Bonjour à toutes et tous,
Je vous propose de me retrouver pour ce nouveau voyage vers la Chine, qui me permettra de cocher une seconde merveille du monde durant cette année 2026.
Les deux premiers segments ne seront pas reportés : en effet, ayant terminé ma journée de travail à l’aéroport et ayant subi un retard assez important du premier vol, les photos seront trop rares.
Nous nous retrouvons alors pour le 3ème segment de ce voyage.
Enchainement de vols
- 1AF7369 LYS-CDG : 2h de retard pour commencer
- 2AF202 CDG-PEK : vous reprendrez bien 2h de retard ?
- 3MU2110 PKX-XIY
- 4MU2157 XIY-SHA
- 5AF111 PVG-CDG
- 6AF7362 CDG-LYS
Je quitte le Sofitel Beijing Central où j’ai passé 3 nuits aux alentours de 9h30 pour retrouver mon Didi (qui remplace donc cousin Uber en Chine)

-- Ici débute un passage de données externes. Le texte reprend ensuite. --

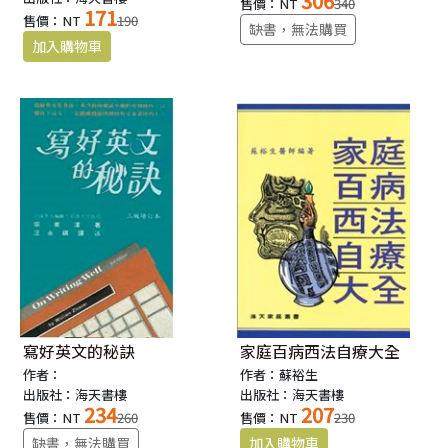
306
售價：NT
340
171
售價：NT
190
缺書，無法購買
寫好英文的秘訣
家庭百病西法自療大全
作者：
作者：蘇裕生
出版社：海天書樓
出版社：海天書樓
234
207
售價：NT
260
售價：NT
230
缺書，無法購買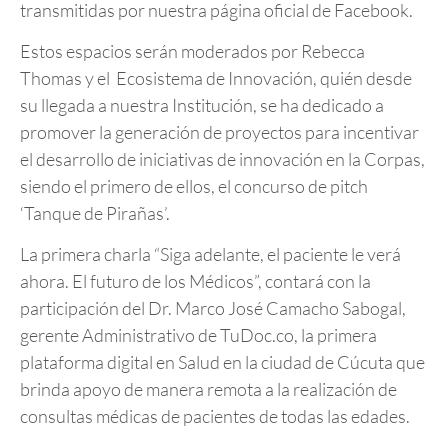
transmitidas por nuestra página oficial de Facebook.
Estos espacios serán moderados por Rebecca
Thomas y el Ecosistema de Innovación, quién desde
su llegada a nuestra Institución, se ha dedicado a
promover la generación de proyectos para incentivar
el desarrollo de iniciativas de innovación en la Corpas,
siendo el primero de ellos, el concurso de pitch
‘Tanque de Pirañas’.
La primera charla “Siga adelante, el paciente le verá
ahora. El futuro de los Médicos”, contará con la
participación del Dr. Marco José Camacho Sabogal,
gerente Administrativo de TuDoc.co, la primera
plataforma digital en Salud en la ciudad de Cúcuta que
brinda apoyo de manera remota a la realización de
consultas médicas de pacientes de todas las edades.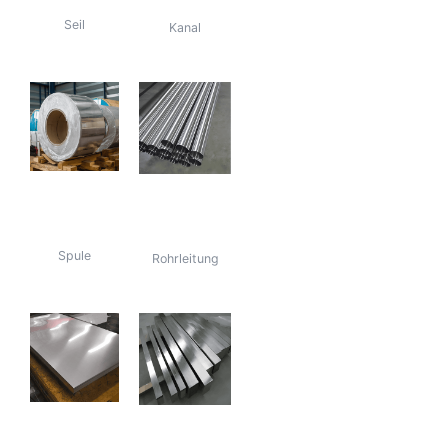
Seil
Kanal
Spule aus
Rohr aus
Edelstahl 316
Edelstahl 316
Spule
Rohrleitung
316
Stab aus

Car il n’y a pas de mal à se faire du bien, l’heure de route vers PKX sera réalisée dans des conditions de transport optimales.

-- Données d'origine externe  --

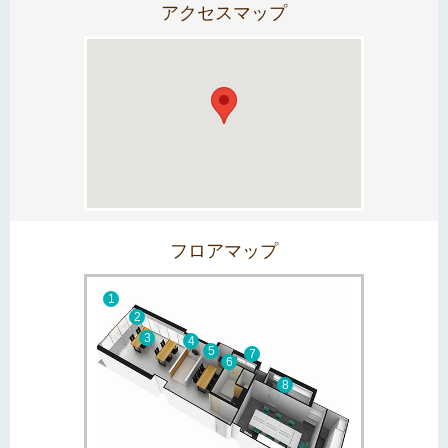
アクセスマップ
フロアマップ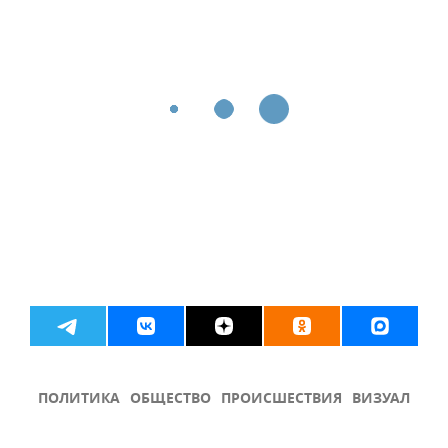
ПОЛИТИКА
ОБЩЕСТВО
ПРОИСШЕСТВИЯ
ВИЗУАЛ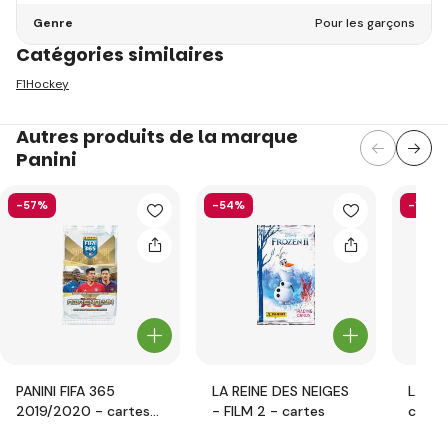
Genre
Pour les garçons
Catégories similaires
F1
Hockey
Autres produits de la marque
Panini
-57%
-54%
-17%
PANINI FIFA 365
LA REINE DES NEIGES
L.O.L.
2019/2020 - cartes
- FILM 2 - cartes
carte
ADRENALYN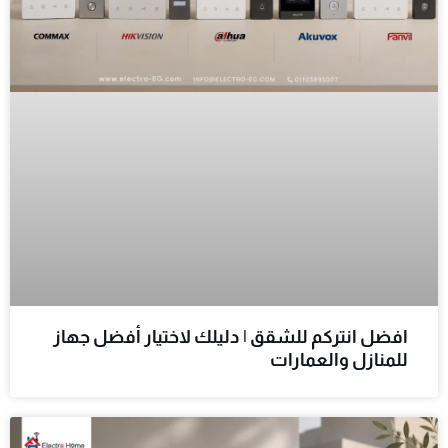
افضل انتركم للشقق | دليلك لاختيار أفضل جهاز
للمنازل والعمارات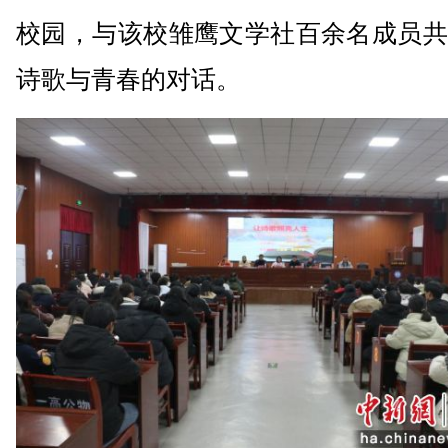
校园，与该校雏鹰文学社百余名成员共
诗歌与青春的对话。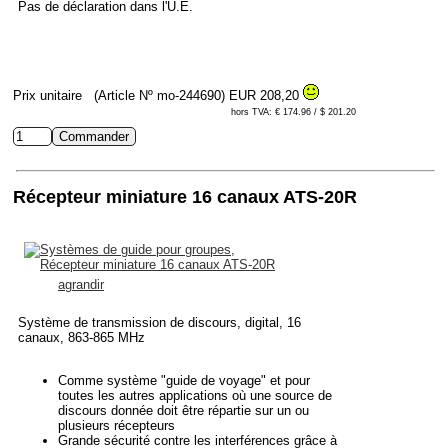
Pas de déclaration dans l'U.E.
Prix unitaire
(Article Nº mo-244690)
EUR 208,20
hors TVA: € 174.96 / $ 201.20
Récepteur miniature 16 canaux ATS-20R
agrandir
Système de transmission de discours, digital, 16
canaux, 863-865 MHz
Comme système "guide de voyage" et pour
toutes les autres applications où une source de
discours donnée doit être répartie sur un ou
plusieurs récepteurs
Grande sécurité contre les interférences grâce à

Mon chauffeur me dépose devant le hall des départs domestiques : une première inspection de sécurité aura lieu avec un test de recherche d’explosifs. Nous serons stockés dans des filoguides le temps que l’analyse soit réalisée.

L’aérogare donne un effet « Whaou » immédiat avec cette architecture remarquable.

Je me dirige vers les comptoirs d’enregistrement H, dévolus à China Eastern mais je me fais gentiment refouler : l’agente m’indique que l’enregistrement des pax business se fait au niveau de l’entrée 12, et qu’il faut descendre d’un étage.
Je m’exécute alors et me dirige alors vers cet espace dédié aux pax Business


L’attente sera nulle pour déposer mon bagage : les agents m’indiquent que deux salons seront à ma disposition une fois les contrôles de sécurité passés.

Un cheminement spécifique est dédié aux pax business et encartés.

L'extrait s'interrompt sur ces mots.